Ultralow Thermal Conductivity and Large Figure of Merit in Low-Cost and Nontoxic Core-Shell Cu@Cu2O Nanocomposites

TL;DR

This paper reports on low-cost, nontoxic Cu@Cu2O nanocomposites with ultralow thermal conductivity and promising thermoelectric performance, achieved through a simple solution-phase synthesis, highlighting their potential for thermoelectric applications.

Contribution

First demonstration of thermoelectric properties of Cu@Cu2O nanocomposites synthesized via a facile solution method, showing superior thermoelectric figure of merit compared to many existing materials.

Findings

Ultralow thermal conductivity (~10^-3 of copper)

Large thermopower (~0.373 mV/K)

ZT of 0.16 at 320 K

Abstract

Identification of novel materials with enhanced thermoelectric (TE) performance is critical for advancing TE research. In this direction, this is the first report on TE properties of low-cost, nontoxic, and abundant core-shell Cu@Cu2O nanocomposites (NCs) synthesized using a facile and cheap solution-phase method.
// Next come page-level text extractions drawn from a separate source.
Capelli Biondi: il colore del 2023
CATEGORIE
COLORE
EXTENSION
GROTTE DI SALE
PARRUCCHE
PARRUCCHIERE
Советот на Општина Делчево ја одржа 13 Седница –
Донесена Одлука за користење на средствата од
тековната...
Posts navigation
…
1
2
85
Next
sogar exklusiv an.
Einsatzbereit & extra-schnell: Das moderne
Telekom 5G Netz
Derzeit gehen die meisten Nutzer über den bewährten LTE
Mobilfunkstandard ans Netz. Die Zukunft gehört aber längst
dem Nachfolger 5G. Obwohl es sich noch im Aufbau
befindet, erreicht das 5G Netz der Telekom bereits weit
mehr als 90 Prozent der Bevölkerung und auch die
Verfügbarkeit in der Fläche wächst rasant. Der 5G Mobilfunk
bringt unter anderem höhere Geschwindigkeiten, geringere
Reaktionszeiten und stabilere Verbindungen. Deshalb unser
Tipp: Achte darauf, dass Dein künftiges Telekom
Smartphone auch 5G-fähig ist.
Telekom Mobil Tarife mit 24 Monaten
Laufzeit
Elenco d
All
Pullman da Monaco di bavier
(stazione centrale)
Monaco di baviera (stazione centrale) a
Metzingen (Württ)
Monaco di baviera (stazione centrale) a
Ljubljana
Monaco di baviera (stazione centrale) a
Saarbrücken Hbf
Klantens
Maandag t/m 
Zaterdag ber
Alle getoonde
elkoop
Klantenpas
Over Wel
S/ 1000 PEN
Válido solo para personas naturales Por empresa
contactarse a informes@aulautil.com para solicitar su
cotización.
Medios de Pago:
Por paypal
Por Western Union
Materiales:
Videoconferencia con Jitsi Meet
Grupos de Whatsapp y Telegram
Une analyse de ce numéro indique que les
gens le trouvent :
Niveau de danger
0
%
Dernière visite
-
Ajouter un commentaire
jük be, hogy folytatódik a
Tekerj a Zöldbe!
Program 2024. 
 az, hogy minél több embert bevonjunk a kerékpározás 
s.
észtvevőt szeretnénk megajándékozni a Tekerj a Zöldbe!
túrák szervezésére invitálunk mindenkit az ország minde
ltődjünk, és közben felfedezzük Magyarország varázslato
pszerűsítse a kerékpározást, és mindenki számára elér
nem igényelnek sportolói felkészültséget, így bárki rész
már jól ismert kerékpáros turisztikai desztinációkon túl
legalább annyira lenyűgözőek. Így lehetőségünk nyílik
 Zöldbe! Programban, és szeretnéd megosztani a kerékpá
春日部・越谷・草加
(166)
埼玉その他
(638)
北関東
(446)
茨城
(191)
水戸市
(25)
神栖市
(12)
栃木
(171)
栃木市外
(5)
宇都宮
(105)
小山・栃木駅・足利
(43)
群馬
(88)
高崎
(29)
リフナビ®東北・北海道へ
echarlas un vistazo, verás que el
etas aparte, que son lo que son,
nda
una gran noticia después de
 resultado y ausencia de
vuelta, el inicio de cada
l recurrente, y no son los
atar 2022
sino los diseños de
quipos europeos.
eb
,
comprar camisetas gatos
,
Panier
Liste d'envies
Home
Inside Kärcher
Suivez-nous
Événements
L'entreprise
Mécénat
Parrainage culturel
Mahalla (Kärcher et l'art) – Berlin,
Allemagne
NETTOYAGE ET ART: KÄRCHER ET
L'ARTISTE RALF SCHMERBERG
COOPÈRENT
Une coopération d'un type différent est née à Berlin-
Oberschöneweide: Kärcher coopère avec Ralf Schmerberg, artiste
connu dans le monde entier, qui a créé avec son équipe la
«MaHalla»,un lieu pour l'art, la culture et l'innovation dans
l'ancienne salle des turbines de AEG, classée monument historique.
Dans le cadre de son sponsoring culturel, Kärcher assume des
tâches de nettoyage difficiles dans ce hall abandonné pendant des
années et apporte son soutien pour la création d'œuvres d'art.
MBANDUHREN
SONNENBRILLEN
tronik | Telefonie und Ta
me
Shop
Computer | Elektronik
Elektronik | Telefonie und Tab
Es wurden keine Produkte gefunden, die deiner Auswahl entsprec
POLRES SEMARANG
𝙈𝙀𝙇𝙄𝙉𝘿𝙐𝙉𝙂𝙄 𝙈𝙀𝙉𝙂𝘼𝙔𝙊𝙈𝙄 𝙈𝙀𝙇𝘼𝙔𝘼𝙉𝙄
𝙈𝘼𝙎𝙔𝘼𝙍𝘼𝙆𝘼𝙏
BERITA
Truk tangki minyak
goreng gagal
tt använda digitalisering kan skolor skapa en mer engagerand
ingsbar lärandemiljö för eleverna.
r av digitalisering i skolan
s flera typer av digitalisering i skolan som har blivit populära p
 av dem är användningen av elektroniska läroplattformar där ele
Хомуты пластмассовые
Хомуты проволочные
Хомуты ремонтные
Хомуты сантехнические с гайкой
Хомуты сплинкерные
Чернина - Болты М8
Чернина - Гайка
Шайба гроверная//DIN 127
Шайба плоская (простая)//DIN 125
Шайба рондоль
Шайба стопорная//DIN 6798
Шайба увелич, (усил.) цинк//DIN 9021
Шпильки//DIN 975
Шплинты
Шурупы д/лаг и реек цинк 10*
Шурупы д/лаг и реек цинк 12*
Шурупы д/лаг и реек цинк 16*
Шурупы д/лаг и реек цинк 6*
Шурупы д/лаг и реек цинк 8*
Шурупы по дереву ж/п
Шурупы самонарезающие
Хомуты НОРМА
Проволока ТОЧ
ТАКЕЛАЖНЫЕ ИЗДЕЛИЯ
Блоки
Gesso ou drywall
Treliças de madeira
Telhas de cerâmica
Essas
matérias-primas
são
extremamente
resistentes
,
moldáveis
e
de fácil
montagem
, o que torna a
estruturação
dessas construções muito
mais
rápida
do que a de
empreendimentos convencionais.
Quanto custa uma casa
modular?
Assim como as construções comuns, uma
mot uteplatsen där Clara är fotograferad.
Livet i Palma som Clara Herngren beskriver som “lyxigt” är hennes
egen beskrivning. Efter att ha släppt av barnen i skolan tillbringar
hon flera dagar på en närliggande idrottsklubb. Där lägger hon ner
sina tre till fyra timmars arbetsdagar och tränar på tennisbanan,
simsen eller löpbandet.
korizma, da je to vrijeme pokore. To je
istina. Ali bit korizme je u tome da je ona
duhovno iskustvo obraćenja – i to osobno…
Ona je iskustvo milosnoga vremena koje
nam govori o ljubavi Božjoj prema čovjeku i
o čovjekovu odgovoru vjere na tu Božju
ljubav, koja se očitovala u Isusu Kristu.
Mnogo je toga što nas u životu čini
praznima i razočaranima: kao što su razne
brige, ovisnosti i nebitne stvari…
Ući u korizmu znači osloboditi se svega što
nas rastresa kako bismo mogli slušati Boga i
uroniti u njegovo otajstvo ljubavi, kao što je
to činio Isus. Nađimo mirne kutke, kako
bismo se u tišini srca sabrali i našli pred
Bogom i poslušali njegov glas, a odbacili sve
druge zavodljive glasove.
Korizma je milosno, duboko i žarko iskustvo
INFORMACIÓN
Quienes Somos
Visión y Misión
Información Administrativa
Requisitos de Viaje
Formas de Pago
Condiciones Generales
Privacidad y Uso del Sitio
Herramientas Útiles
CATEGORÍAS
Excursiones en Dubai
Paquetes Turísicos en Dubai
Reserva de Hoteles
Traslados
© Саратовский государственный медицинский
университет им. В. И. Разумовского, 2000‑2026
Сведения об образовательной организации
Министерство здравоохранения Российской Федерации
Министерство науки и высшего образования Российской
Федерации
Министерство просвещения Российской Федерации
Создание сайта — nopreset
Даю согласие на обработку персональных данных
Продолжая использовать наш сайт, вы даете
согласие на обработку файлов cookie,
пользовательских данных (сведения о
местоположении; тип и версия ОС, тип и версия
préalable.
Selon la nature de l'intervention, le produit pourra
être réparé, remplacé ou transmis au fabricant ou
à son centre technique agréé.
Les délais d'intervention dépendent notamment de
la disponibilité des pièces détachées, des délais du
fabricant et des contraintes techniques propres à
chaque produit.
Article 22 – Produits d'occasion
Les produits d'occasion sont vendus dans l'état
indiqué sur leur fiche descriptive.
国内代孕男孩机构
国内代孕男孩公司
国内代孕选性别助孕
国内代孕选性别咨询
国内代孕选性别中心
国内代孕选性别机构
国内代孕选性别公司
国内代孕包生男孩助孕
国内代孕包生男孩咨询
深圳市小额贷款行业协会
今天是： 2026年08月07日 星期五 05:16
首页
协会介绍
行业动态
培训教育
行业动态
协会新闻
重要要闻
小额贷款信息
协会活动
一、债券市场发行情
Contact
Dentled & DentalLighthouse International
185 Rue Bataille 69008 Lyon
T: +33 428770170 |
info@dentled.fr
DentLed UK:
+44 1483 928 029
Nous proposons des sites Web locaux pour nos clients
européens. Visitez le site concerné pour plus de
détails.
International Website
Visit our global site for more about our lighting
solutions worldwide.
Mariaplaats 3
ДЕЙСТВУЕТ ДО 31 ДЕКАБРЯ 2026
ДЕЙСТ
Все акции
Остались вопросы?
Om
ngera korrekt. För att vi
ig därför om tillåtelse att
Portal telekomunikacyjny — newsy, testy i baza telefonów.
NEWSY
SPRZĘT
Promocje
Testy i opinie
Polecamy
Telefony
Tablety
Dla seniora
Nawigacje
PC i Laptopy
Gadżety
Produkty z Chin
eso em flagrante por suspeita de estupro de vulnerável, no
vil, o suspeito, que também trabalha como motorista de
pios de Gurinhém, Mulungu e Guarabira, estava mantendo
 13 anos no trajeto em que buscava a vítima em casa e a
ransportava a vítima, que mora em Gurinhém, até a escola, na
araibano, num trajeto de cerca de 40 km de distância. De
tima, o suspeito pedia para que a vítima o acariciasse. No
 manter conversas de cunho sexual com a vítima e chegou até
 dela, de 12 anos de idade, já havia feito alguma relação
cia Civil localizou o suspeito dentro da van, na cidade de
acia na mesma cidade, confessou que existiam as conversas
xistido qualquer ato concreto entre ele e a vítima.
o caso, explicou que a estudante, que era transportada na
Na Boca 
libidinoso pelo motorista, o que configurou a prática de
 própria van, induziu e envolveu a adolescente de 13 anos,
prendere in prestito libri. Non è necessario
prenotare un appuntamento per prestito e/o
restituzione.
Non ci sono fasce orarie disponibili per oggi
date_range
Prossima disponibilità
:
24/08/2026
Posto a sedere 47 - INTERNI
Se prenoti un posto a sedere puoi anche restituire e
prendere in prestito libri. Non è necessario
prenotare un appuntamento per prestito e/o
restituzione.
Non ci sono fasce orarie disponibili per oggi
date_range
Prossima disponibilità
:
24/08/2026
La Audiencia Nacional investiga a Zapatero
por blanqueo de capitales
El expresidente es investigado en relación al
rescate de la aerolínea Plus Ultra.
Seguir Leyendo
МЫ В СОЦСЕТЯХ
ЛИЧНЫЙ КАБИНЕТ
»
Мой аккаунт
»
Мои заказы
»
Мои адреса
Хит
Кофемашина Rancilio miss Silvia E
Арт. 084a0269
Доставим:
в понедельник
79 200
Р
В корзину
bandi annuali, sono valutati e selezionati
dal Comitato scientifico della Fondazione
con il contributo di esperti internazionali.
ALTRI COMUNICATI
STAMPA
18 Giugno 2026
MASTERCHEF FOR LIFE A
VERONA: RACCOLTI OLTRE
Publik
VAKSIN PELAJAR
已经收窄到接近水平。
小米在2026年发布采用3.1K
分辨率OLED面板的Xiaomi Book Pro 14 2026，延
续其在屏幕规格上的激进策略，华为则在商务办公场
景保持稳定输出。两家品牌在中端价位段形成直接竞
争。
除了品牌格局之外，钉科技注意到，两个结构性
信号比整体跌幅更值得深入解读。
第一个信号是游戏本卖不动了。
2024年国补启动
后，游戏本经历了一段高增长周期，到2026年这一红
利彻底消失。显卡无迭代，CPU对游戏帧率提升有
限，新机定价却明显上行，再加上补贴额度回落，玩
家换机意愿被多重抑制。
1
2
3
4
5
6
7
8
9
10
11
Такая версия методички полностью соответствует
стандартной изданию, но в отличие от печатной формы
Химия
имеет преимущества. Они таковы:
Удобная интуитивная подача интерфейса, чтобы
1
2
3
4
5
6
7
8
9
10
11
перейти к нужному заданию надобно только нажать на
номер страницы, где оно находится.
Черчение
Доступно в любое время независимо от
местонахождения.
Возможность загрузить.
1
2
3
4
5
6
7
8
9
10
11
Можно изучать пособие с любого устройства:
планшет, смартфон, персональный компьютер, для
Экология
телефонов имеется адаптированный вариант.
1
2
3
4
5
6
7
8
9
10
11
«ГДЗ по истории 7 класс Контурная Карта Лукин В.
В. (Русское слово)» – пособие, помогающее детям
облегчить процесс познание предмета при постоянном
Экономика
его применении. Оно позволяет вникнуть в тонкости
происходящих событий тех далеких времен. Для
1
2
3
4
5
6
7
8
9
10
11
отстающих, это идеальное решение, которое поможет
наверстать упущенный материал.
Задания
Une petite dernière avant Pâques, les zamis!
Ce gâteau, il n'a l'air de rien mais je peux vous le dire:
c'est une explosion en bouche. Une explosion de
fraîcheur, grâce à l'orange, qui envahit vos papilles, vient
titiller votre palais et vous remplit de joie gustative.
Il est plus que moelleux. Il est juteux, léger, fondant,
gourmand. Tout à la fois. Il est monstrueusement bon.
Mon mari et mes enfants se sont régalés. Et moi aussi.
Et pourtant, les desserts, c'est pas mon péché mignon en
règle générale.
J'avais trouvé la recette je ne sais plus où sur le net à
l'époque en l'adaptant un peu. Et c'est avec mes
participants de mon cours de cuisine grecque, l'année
They show ultralow thermal conductivity of nearly 10-3 of copper bulk value, large thermopower ~0.373 mVK-1, and consequently, a TE figure of merit (ZT) of 0.16 at 320 K which is larger than those of many of the potential TE materials such as PbTe, SnSe and SiGe, showing its potential for TE applications. The ultralow thermal conductivity is mainly attributed to the multiscale phonon scattering from intrinsic defects in Cu2O, grain boundaries (GBs), lattice-mismatched interface as well as dissimilar vibrational properties. The large thermopower is associated with sharp modulation in carrier density of states (DOS) due to charge transfer between Cu and Cu2O nanoparticles (NPs), and carrier energy filtering.